Antonio Dal Masetto, writer, Died at 77

  Writers

Antonio Dal Masetto was born in 1938, in Northern Italy, and died November 2, 2015.

Antonio immigrated to Argentina when he was 12 years old, with his mother and sister, during the last European migratory wave following World War II.

Dal Masetto father had reached Argentina two years earlier, the family settled in Salto, province of Buenos Aires.

Antonio spoke years later, saying the local library became his personal haven and it was there that he learned Spanish and started his lifelong reading habit.

When Antonio was 18, he moved to Buenos Aires in search of a new refuge and soon joined the busy cultural and bohemian life of the porteño riverside in the late 1960s, immersing himself in a world which he would then portray in his works.

Antonio Dal Masetto first book of stories, called Lacre, was published in 1964.
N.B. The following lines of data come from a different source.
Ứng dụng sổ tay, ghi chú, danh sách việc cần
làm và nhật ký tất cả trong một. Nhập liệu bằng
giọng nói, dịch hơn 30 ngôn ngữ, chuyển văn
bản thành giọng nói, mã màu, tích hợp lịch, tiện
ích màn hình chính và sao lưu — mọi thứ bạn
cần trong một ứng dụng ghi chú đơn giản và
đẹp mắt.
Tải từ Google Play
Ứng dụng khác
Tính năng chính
In the following year Antonio moved to Bariloche, where he made a living painting houses, an experience which he would later depict in 1969 in ‘Siete de oro’, his first novel, published after the writer returned to Buenos Aires.
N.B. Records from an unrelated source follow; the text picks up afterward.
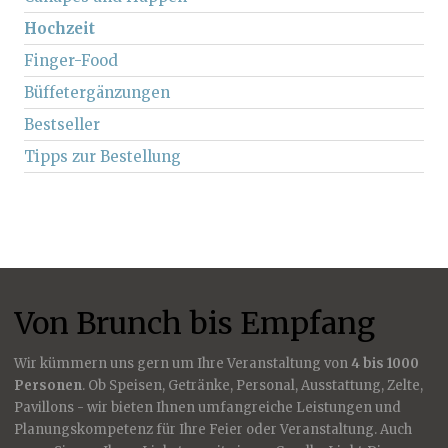
Hochzeit
Finger-Food
Büffetergänzungen
Bestseller
Tipps zur Bestellung
Von Brunch bis Empfang
Wir kümmern uns gern um Ihre Veranstaltung von
4 bis 1000
Personen
. Ob Speisen, Getränke, Personal, Ausstattung, Zelte,
Pavillons - wir bieten Ihnen umfangreiche Leistungen und
Planungskompetenz für Ihre Feier oder Veranstaltung. Auch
Antonio book showed a whole new phase in Argentine literature and shows its author’s talent in all his depth and breadth: the tight prose, the precise descriptions, his sense for scenes montage and sequencing.

His autobiographical, ‘Siete de oro’ which describes everything in it that truly occurred in real life, including the journey to that small world that the main character finds in Bariloche, although the city is never mentioned by name. “I lived for three years in Bariloche, from 1965 to ’1968, I went there pretty much like an adventurer, in search of an opportunity,” Dal Masetto had once said in an interview.
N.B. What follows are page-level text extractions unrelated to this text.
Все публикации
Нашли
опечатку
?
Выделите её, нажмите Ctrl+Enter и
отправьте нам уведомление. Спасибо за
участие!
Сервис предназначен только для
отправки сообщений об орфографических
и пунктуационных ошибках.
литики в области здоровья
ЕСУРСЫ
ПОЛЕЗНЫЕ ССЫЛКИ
Antonio work shows a particular penchant for immigration and uprooting, as evinced by Oscuramente fuerte Es la vida and La tierra incomparable, two works that, along with Cita en el Lago Maggiore, make up the trilogy that he dedicated to his native country, his mother and his childhood.

Both of his novels were adapted for the big screen: Hay unos tipos abajo in 1985, by Argentine directors Emilio Alfaro and Rafael Filipelli (Dal Masetto cowrote the screenplay) and Siempre es difícil volver a casa in 1992, by Jorge Polaco.

Antonio received the Konex Platinum Prize in the Novels: 2011-2013 category.

Some of Antonio’s books have been published in Spain, Italy, France, Germany, Switzerland and Israel and released locally in Argentine.

Antonio Dal Masetto passed away on November 2, 2015 due to heart related issues.